= Aminadab =

Person in the Book of Mormon

Aminadab (/əˈmɪnədæb/) is a person in the Book of Mormon who appears in the Book of Helaman. He had been a member of the Nephite church but left it and became associated with the Lamanites. In the Book of Helaman, after Nephi abdicates the Chief Judgment Seat to Cezoram, he and his brother Lehi go to preach to the Lamanites, who imprison them. After a heavenly incident, Aminadab clarifies to the surrounding Lamanite captors that Nephi and Lehi are conversing with angels.

Latter-day Saint (LDS) commenters on the Book of Mormon write that it is likely that Aminadab was a Zoramite, or a part of the Nephites who elected to follow Zoram. This idea comes from Aminadab saying that he had been taught by Alma, Amulek, and Zeezrom, who taught the Zoramites together earlier in the Book of Mormon. The parallels between Helaman 5 and Alma 34 also support the idea that Aminadab was a Zoramite. In the journal Religious Educator, LDS teachers of seminary and institute invite readers to use the story of Aminadab to show that students sometimes look to their peers rather than their instructors for information, and as an example of someone who left the church but returned to teach the gospel afterwards.

==Narrative in Helaman==
In the Book of Helaman, the brothers Nephi and Lehi are imprisoned for preaching to the Lamanites. Helaman 5:23 describes them being "encircled about as if by fire". A voice from heaven calls prison guards to repentance. When Nephi and Lehi look upwards and speak, Aminadab explains that they are speaking with angels of God, and encourages the prison guards to repent and cry "unto the voice". After the prison guards "cry unto the voice," the holy spirit fills them and they hear a voice praising his "well beloved".

==Interpretation==
In A Pentecostal Reads the Book of Mormon, John Thomas cites Aminadab's explanation as evidence that angels converse with humans in the Book of Mormon. In his series Second Witness: Analytical and Contextual Commentary on the Book of Mormon, LDS scholar Brant Gardner writes that Aminadab knew that Nephi and Lehi were speaking with angels because of his Nephite background, even though he himself could not see the angels at this point in the narrative.

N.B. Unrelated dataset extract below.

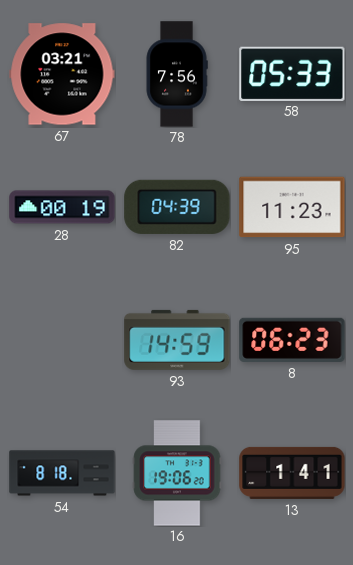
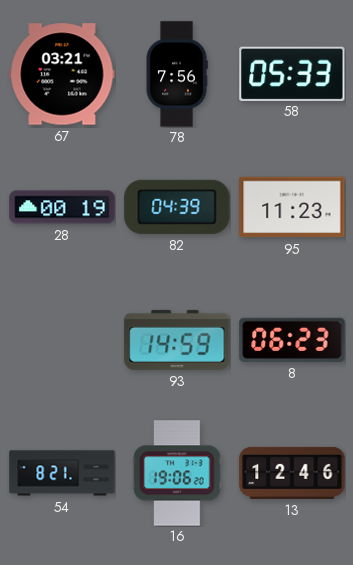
54: 8:18 -> 8:21
13: 1:41 -> 12:46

Aminadab's name is an alternate spelling of Amminadab, a name found in the Bible as a minor character referred to in the Book of Genesis.

===Zoramite background===
In the Journal of Book of Mormon Studies, Michael F. Perry, an LDS lawyer, considers how Aminadab tells his fellow onlookers to "have faith in Christ, who was taught unto you by Alma, and Amulek, and Zeezrom." The only time that Alma, Amulek, and Zeezrom appear together on a mission in the Book of Mormon is when they visit the Zoramites in Alma 31:6. While the Book of Mormon's compiler, Mormon, alludes to many events that are not described in the book, Perry believes that Mormon chose to include the mission that Aminadab references within the text. However, Aminadab's appearance occurs fifty years after this mission in the text. Perry presents the possibility that Aminadab is an older first-generation Zoramite, and concludes that it is not definite that Aminadab referred to the mission of Alma, Amulek, and Zeezrom mentioned earlier in Alma. In The Annotated Book of Mormon, Grant Hardy states that the Nephite dissenters present in Helaman 5, including Aminadab, must have been Zoramites. He noted the parallels of the text in Helaman with the teachings of Alma, Amulek, and Zeezrom in Alma 34 in the questions of "what shall we do?" and the responding advice to "cry unto" the voice.

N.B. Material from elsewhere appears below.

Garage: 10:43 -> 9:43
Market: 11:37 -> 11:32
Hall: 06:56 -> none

===Pedagogical application===
Writing to an audience of Latter-day Saint (LDS) seminary and institute teachers, John Hilton III, an employee of the Church Educational System, suggested using Aminadab's story as scriptural example of how sometimes students will ask questions about religion to their peers rather than their teachers. Another article in Religious Educator by seminary teacher Daniel J. Prestwich used Aminadab as a scriptural example of an individual who had previously dissented from the church, but "chose to become a missionary" when he taught his fellow onlookers to "cry unto the voice".